At the head table, two surgical servitors carved the stag. Their arms moved in tandem, one flesh, one brass, using enchanted knives shaped like scalpels, their blades whispering through meat with fluid efficiency.
Then came the side dishes: glazed vegetables arranged with obsessive symmetry, gravies poured from automated tureens kept warm with rune-sealed heat discs. There were exotic fruits, some of which Jack had only ever read about.
Soon after, platters of venison, crisp and steaming, were placed at Greaves’s table. The scent spread: char, fat, herbs, and death. Servants moved in flurries, filling plates and glasses as laughter and chatter buzzed through the hall.
Jack’s stomach twisted. He remembered the nobles’ cruel way in which they incapacitated the magnificent stag. How the blood had steamed on his fingers as his blade slid into the deer’s heart, ending its suffering.

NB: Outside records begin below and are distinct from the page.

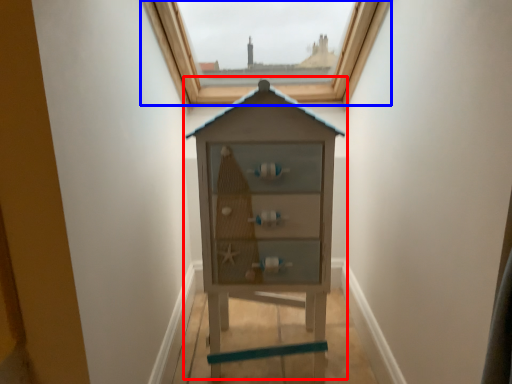 Question: Which of the following is the farthest to the observer, dresser (highlighted by a red box) or window (highlighted by a blue box)?

Choices:
 (A) dresser
 (B) window

Answer: (B) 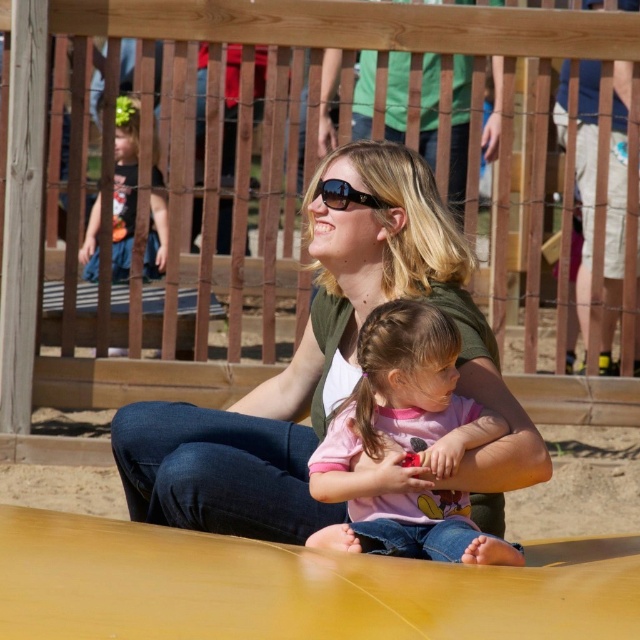 You are a photographer trying to capture a closeup of the sunglasses at center while the woman and child are sitting on the yellow slide. Since the matte green shirt at center is blocking the view, can you adjust your position to take the photo without moving the subjects? Explain your reasoning.

The matte green shirt at center is 18.58 inches away from the sunglasses at center. Since the distance between them is relatively small, you can move slightly to the side to position yourself so that the sunglasses at center is visible while the matte green shirt at center is no longer blocking the view. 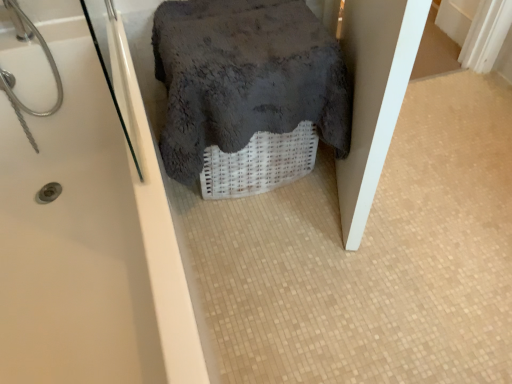 Question: In the image, is dark gray fluffy towel at center on the left side or the right side of white glossy bathtub at upper left?

Choices:
 (A) left
 (B) right

Answer: (B)

Question: Is dark gray fluffy towel at center inside or outside of white glossy bathtub at upper left?

Choices:
 (A) outside
 (B) inside

Answer: (A)

Question: Looking at their shapes, would you say dark gray fluffy towel at center is wider or thinner than white glossy bathtub at upper left?

Choices:
 (A) wide
 (B) thin

Answer: (B)

Question: Is white glossy bathtub at upper left inside the boundaries of dark gray fluffy towel at center, or outside?

Choices:
 (A) outside
 (B) inside

Answer: (A)

Question: From a real-world perspective, is white glossy bathtub at upper left physically located above or below dark gray fluffy towel at center?

Choices:
 (A) below
 (B) above

Answer: (A)

Question: Considering the positions of white glossy bathtub at upper left and dark gray fluffy towel at center in the image, is white glossy bathtub at upper left taller or shorter than dark gray fluffy towel at center?

Choices:
 (A) tall
 (B) short

Answer: (A)

Question: In terms of size, does white glossy bathtub at upper left appear bigger or smaller than dark gray fluffy towel at center?

Choices:
 (A) small
 (B) big

Answer: (B)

He stared at the steam rising from his plate. Venison portioned with unnatural precision, a smear of redcurrant glaze, a dab of creamed mash shaped like a seashell. The silver cutlery gleamed beneath the aether-light, shaped with etched prayers to the Gods; each fork probably worth more than a commoner’s month of wages.
Jack lifted his fork, and his hand trembled. He steadied it. You killed it. Now you eat it. He’d hunted deer in his past life to train for the day he’d kill Greaves. He always ate what he killed. No wasted death or empty killing; anything else felt disrespectful.
He closed his eyes, offered a silent thanks to the stag, and took a bite. The venison melted on his tongue, it was delicious. Charred on the edge, pink inside, tender and heavy with herbs.
Almost as good as his mother’s. Jack frowned. But something was missing. He looked around the hall. At the perfect faces, the rehearsed laughter, and the wealth gilded over rot. The way the silver glinted like fangs. A quiet horror wrapped in velvet and wine.
This isn’t home. This isn’t family. That’s what was missing.
This was a pit of vipers warmed by aether-runes and served by machines wearing human skin.
Jack sipped his water, letting the crystal goblet hide the tightness in his throat. It didn’t help.
As he bit into another forkful of venison, a half-dozen men and women entered the dining room. They all wore the robes of inquisitors.
Jack’s mouth dropped open in surprise. Is this because of me?